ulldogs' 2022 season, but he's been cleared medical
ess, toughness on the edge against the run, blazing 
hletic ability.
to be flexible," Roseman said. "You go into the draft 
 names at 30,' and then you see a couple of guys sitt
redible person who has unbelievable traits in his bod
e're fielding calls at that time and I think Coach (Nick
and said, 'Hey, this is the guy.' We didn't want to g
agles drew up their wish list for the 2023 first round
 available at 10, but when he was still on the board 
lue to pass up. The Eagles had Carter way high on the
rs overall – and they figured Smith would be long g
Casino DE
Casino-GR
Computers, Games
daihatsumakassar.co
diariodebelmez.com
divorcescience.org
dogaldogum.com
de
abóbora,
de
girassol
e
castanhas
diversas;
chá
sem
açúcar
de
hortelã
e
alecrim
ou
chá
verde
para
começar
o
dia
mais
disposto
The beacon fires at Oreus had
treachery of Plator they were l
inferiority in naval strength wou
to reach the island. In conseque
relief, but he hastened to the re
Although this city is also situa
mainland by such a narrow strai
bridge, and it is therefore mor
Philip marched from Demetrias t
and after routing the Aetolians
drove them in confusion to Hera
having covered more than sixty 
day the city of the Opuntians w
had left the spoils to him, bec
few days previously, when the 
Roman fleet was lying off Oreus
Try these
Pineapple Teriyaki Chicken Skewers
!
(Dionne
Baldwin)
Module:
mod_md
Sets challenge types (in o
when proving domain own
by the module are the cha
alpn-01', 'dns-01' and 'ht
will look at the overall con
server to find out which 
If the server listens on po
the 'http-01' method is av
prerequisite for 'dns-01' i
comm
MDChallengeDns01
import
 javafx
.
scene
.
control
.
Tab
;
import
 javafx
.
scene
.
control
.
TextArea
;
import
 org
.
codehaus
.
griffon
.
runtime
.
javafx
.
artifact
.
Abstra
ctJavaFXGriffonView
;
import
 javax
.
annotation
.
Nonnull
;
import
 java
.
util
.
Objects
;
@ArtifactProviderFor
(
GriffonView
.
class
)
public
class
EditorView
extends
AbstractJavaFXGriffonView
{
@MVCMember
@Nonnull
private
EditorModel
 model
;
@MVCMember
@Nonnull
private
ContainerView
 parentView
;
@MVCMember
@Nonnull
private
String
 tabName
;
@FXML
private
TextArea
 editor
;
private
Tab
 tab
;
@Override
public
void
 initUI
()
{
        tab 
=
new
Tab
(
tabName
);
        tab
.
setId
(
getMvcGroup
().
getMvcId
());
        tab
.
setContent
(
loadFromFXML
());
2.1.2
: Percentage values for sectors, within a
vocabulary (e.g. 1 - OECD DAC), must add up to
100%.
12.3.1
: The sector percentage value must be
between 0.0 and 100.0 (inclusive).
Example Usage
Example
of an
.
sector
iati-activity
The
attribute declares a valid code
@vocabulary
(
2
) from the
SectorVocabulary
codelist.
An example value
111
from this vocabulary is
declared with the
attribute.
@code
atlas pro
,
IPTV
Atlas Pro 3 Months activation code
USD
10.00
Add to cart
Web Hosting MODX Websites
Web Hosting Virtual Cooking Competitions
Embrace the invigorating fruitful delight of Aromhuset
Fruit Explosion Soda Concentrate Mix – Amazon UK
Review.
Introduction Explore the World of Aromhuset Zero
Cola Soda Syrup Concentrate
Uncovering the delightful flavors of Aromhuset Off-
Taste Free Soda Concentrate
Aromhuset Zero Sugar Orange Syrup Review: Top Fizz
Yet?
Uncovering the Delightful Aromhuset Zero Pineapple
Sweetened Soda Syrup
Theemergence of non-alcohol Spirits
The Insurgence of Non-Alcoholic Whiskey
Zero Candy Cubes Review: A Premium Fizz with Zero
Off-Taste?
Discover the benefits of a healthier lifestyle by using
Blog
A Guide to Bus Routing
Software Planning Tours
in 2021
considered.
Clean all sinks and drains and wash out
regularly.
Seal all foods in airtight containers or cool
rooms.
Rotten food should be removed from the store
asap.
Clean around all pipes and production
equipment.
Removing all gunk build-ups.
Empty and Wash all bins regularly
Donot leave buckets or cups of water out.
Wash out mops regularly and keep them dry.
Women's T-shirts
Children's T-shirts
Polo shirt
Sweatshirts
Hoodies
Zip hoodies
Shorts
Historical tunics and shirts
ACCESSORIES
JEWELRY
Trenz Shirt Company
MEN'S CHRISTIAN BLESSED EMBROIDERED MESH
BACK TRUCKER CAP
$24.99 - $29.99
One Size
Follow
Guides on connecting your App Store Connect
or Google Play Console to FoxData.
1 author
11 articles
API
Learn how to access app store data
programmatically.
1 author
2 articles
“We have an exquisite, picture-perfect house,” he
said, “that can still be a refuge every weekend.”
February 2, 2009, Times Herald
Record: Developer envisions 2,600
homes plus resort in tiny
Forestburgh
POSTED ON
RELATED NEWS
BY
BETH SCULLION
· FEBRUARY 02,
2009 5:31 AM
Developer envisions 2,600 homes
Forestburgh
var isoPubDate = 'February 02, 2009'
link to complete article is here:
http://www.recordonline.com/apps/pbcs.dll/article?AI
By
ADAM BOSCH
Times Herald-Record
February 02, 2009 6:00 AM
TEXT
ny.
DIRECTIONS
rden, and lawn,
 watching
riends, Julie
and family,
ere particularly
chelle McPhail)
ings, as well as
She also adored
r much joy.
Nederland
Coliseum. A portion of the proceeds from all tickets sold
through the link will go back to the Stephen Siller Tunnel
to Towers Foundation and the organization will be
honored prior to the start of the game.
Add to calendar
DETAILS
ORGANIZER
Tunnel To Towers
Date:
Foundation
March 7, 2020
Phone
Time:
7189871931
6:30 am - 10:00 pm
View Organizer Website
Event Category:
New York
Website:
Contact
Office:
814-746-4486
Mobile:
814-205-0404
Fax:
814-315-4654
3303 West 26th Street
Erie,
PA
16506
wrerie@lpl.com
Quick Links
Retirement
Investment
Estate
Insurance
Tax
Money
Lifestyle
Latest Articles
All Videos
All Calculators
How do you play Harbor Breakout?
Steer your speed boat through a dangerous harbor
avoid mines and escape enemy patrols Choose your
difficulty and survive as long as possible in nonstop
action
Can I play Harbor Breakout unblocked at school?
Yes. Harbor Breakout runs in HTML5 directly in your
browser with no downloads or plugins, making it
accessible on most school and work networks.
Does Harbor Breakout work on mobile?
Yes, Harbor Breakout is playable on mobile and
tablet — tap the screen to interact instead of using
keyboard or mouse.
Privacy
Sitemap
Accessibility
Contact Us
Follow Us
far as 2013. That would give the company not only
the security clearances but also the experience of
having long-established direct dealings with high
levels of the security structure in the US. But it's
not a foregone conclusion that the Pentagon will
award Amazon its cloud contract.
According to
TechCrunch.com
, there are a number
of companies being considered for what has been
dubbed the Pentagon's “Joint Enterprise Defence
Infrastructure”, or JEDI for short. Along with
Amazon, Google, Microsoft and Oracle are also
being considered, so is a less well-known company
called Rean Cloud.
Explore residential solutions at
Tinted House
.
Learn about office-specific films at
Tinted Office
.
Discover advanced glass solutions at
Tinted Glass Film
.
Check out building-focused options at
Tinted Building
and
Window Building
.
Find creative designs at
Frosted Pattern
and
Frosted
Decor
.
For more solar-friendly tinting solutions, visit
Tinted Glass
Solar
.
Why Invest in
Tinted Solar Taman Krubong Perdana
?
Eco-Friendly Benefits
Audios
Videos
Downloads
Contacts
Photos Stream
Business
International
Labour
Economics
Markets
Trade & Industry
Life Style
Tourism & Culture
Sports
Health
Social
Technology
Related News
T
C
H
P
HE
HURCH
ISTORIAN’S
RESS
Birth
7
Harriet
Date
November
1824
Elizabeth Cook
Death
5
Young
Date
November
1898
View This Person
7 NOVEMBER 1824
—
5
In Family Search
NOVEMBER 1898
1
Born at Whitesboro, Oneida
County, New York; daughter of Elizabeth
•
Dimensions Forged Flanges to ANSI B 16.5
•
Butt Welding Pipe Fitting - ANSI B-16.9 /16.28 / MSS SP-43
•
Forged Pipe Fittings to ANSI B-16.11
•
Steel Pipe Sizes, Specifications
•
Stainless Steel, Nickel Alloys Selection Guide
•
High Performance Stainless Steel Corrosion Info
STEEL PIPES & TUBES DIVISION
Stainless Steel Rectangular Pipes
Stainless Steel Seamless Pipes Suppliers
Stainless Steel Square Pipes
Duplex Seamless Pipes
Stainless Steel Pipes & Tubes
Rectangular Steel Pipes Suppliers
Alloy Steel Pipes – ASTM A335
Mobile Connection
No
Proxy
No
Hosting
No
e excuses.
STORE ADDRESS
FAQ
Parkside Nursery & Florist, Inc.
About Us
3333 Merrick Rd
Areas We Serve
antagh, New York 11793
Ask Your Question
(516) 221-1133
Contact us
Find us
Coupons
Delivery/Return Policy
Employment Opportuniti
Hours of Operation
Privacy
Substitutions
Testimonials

- - - - -

- WORK INSTRUCTIONS -
Show each line of the material where the word "Times" occurs.

- RESPONSE BOX -
February 2, 2009, Times Herald
Times Herald-Record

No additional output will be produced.